The voices grew louder as Eva crouched over her sketchpad, focusing all her attention on the tiny figures she was conjuring. They had wings and asexual bodies, flitting like bees around blooming foxgloves growing in a ditch. Her fingers were steadier now and she sketched the ditch with intense concentration. After some time Eva ceased to hear the arguing voices and initially thought that this was because she had managed to block them out. Then she realised that hostilities had paused. Soon the first petitioner would arrive to solicit support – George or Thomas, who generally sided with Art while maintaining his own slant on things, or Father, weary of trying to see both sides.

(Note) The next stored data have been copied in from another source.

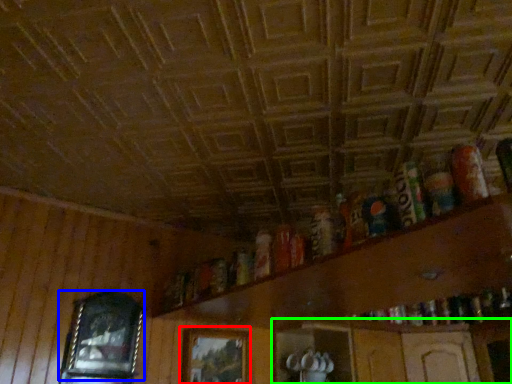 Question: Which object is positioned farthest from picture frame (highlighted by a red box)? Select from picture frame (highlighted by a blue box) and shelf (highlighted by a green box).

Choices:
 (A) picture frame
 (B) shelf

Answer: (B) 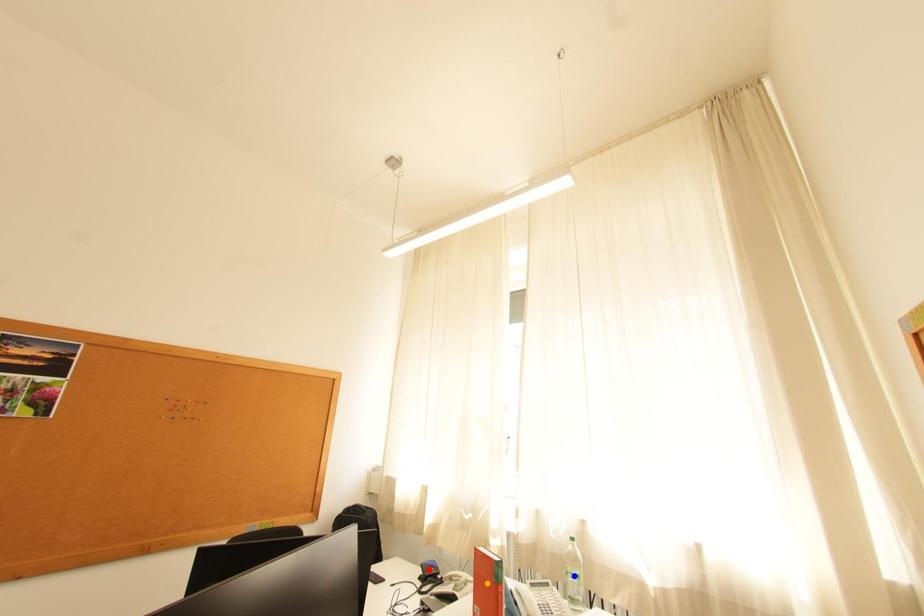 Order these from nearest to farthest:
red point
blue point
orange point

1. orange point
2. blue point
3. red point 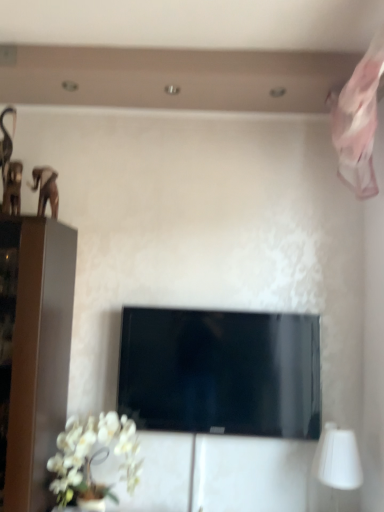 What do you see at coordinates (337, 461) in the screenshot? I see `white matte table lamp at lower right` at bounding box center [337, 461].

This screenshot has width=384, height=512. What do you see at coordinates (220, 372) in the screenshot?
I see `black glossy tv at center` at bounding box center [220, 372].

At what (x,y) coordinates should I click in order to perform the action: click on white matte table lamp at lower right. Please return your answer as a coordinate pair (x, y). Looking at the image, I should click on (337, 461).

Which is less distant, (x=57, y=460) or (x=132, y=410)?

The point (x=57, y=460) is in front.

Is white matte orchid at lower left in front of black glossy tv at center?

Yes, it is in front of black glossy tv at center.

Can you confirm if white matte orchid at lower left is smaller than black glossy tv at center?

Yes, white matte orchid at lower left is smaller than black glossy tv at center.

Is white matte table lamp at lower right taller than white matte orchid at lower left?

Incorrect, the height of white matte table lamp at lower right is not larger of that of white matte orchid at lower left.

Considering the sizes of white matte table lamp at lower right and white matte orchid at lower left in the image, is white matte table lamp at lower right bigger or smaller than white matte orchid at lower left?

Clearly, white matte table lamp at lower right is smaller in size than white matte orchid at lower left.

Does white matte table lamp at lower right have a greater width compared to white matte orchid at lower left?

No, white matte table lamp at lower right is not wider than white matte orchid at lower left.

From the image's perspective, is white matte table lamp at lower right located above white matte orchid at lower left?

No, from the image's perspective, white matte table lamp at lower right is not on top of white matte orchid at lower left.

Consider the image. Is white matte orchid at lower left directly adjacent to white matte table lamp at lower right?

white matte orchid at lower left and white matte table lamp at lower right are not in contact.

Looking at the image, does white matte orchid at lower left seem bigger or smaller compared to white matte table lamp at lower right?

white matte orchid at lower left is bigger than white matte table lamp at lower right.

By now Mother would have retreated to her bedsitting room to read the few books from the Rosicrucian Order in London which made it past the censorial new Irish post office, or some volume sent to her by Madame Despard – the elderly English suffragette who had settled among the Dublin poor and shared Mother’s interest in theosophy. Eva closed her eyes, allowing the sketch to become saturated with colour. She could visualise the ditch she had drawn from memory, with a tumbled-down, dry-stone wall. But, try as she might, she could not believe in the fairy figures. That childhood belief had died in London along with any belief in her ability as an artist. Art school had stripped her of illusions.

It did not seem like eighteen months ago since she had spent an autumn and winter sleeping in the tiny cubicle of a London hostel for shopgirls, with a sprig of Donegal heather beneath her pillow. Mother had considered London as the ideal tonic to lure Eva down from the ivory tower of this studio where she had locked herself up to secretly mourn the loss of her young New Zealand officer. It was only after Jack left that Eva fully understood her feelings. By then it was too late because no girl could write and ask for such a proposal again: Eva had constantly painted and destroyed portraits of him, grieving alone in this studio. Her obvious distress more than her talent made Mother enrol her in the Slade Art School. Eva had felt like a princess in a fairy tale, forced to plait her hair into a rope and descend into those bustling crowds to try and start a new life.

Her brief time in London was good in every respect except for painting. What slender spark of talent she possessed was quickly extinguished under the glare of her tutors at the Slade. The more they tried to teach her the less she found that she could paint. She discovered that she had more in common with the shopgirls in the hostel than her chic fellow students. Their cosmopolitan sense of surface gloss and parroting of the tutors’ techniques to create deliberately grotesque compositions made her retreat into herself. By comparison her paintings seemed naive, the childish work of an Irish country simpleton.

But back then Eva was certain that there had to be a purpose behind her stay in London, beyond avoiding the increasing vicious conflict in Ireland. When Art had visited her in the hostel between university lectures, Eva used to show him her poems urging the rebels to fight, fight, fight for what is right, right, right! But, in truth, at the age of nineteen in London her patriotic bursts were outweighed by her preoccupation with a different search for independence, the struggle to find a religion to which she might truly belong.